Sapras di Aceh Singkil Diduga Jadi Lahan Korupsi, Proyek JUT Disorot Tajam
Newscyber.id | ACEH SINGKIL – Dugaan penyimpangan dalam pengelolaan sarana dan prasarana (sapras) kembali mencuat di Kabupaten Aceh Singkil. Kali ini, proyek penimbunan Jalan Usaha Tani (JUT) di Desa Blok 31, Kecamatan Gunung Meriah, menjadi sorotan serius setelah dinilai dikerjakan secara asal jadi.
Proyek yang disebut-sebut dikerjakan oleh Koperasi Blok 30 “Sejahtera” itu menuai kritik dari berbagai pihak, termasuk pemerhati daerah, Budi Harjo. Ia menilai persoalan ini bukan sekadar teknis pembangunan, melainkan berpotensi mengarah pada dugaan penyimpangan anggaran.
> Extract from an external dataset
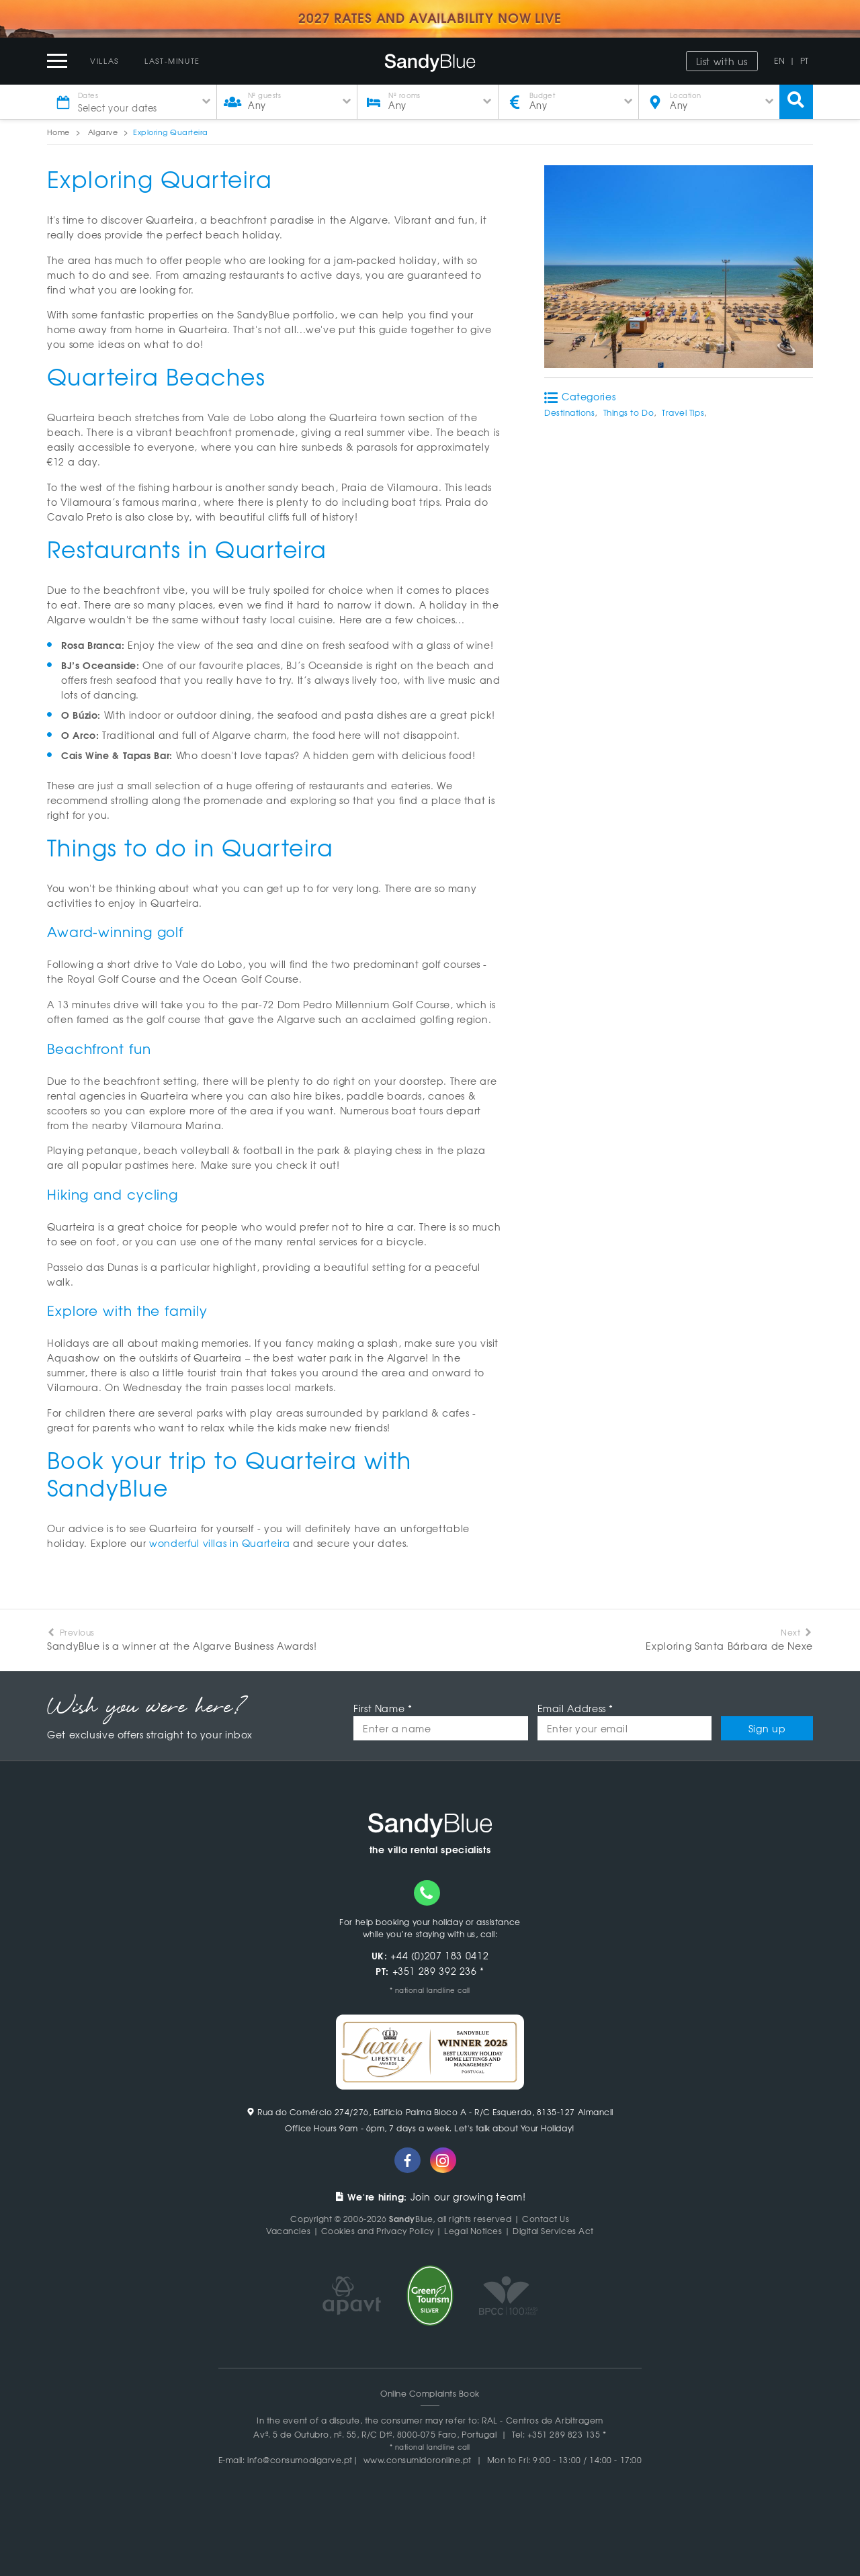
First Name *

“JUT itu bukan proyek simbolik. Ini kebutuhan vital petani. Kalau dikerjakan asal-asalan, material tidak jelas kualitasnya, dan tidak sesuai spesifikasi, maka yang dirugikan adalah masyarakat kecil,” tegas Budi.
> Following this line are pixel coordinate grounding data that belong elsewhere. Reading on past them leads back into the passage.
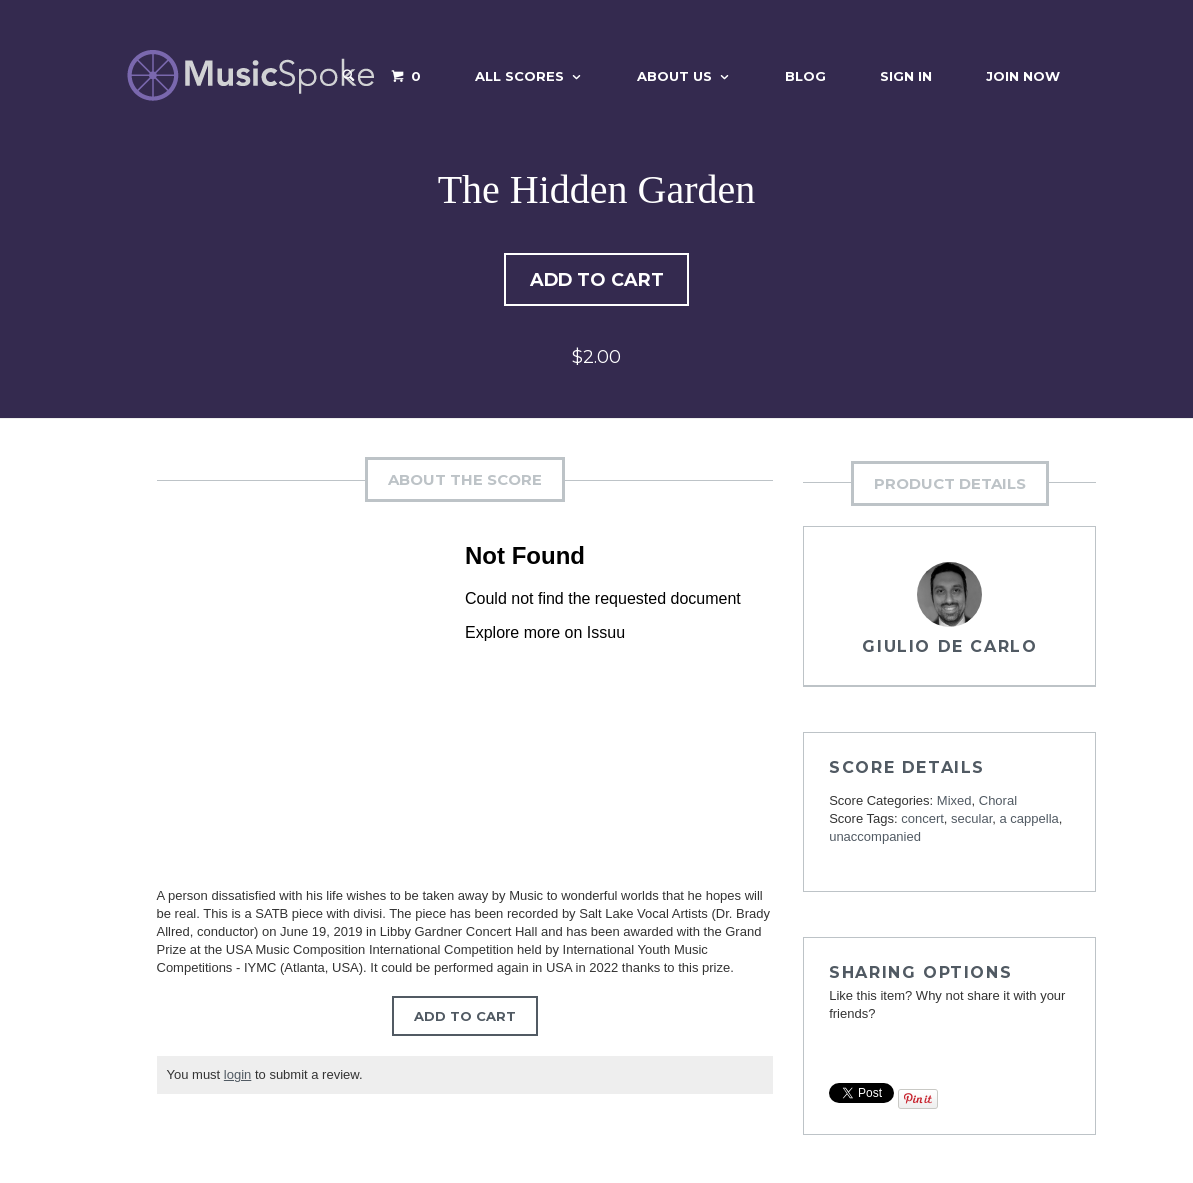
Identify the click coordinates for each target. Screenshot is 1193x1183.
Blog (805, 76)
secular (971, 821)
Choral (998, 803)
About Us (674, 76)
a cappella (1029, 821)
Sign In (906, 76)
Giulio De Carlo (949, 649)
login (237, 1077)
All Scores (519, 76)
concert (922, 821)
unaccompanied (875, 839)
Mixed (954, 803)
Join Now (1023, 76)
Menurutnya, proyek yang menggunakan anggaran negara seharusnya dilaksanakan secara transparan dan akuntabel. Namun, fakta di lapangan justru menunjukkan minimnya keterbukaan. Tidak ditemukan papan informasi proyek, nilai anggaran tidak diketahui, serta pelaksana teknis yang tidak jelas.
“Kalau dari awal sudah tertutup, wajar publik curiga. Ini bukan hanya soal pekerjaan fisik, tapi juga menyangkut akuntabilitas penggunaan uang rakyat,” ujarnya.
Keluhan masyarakat pun memperkuat dugaan tersebut. Warga menilai kondisi jalan yang dikerjakan tidak sesuai harapan. Selain sempit, terdapat galian di sisi kiri dan kanan jalan yang tidak jelas manfaatnya. Bahkan, tidak ada penguatan seperti pengecoran bahu jalan, sehingga berisiko longsor.
“Jalan tidak bisa dilalui dua truk hasil panen secara bersamaan. Ini jelas tidak sesuai dengan tujuan awal pembangunan untuk mendukung aktivitas pertanian,” tambah Budi.
Atas kondisi itu, ia mendesak Inspektorat Kabupaten Aceh Singkil untuk segera melakukan audit menyeluruh, baik dari sisi teknis maupun administrasi. Ia juga meminta Badan Pemeriksa Keuangan (BPK) serta Aparat Penegak Hukum (APH) turun tangan jika ditemukan indikasi pelanggaran.
“Jangan tunggu viral baru bergerak. Ini uang rakyat, harus dipertanggungjawabkan. Jika ada indikasi penyimpangan, harus ditindak tegas,” katanya.
Pantauan awak media di lapangan menunjukkan bahwa proyek yang bersumber dari dana sapras tersebut diduga kuat menjadi celah praktik korupsi. Kondisi ini memunculkan pertanyaan publik terkait keseriusan pengawasan dan penegakan hukum di daerah.
Masyarakat kini menanti langkah konkret dari aparat penegak hukum untuk melakukan penyelidikan dan, bila perlu, meningkatkan status ke tahap penyidikan.
“Kepercayaan masyarakat dipertaruhkan. Pemerintah harus hadir dan menunjukkan keberpihakan kepada rakyat, bukan membiarkan proyek bermasalah,” tutup Budi.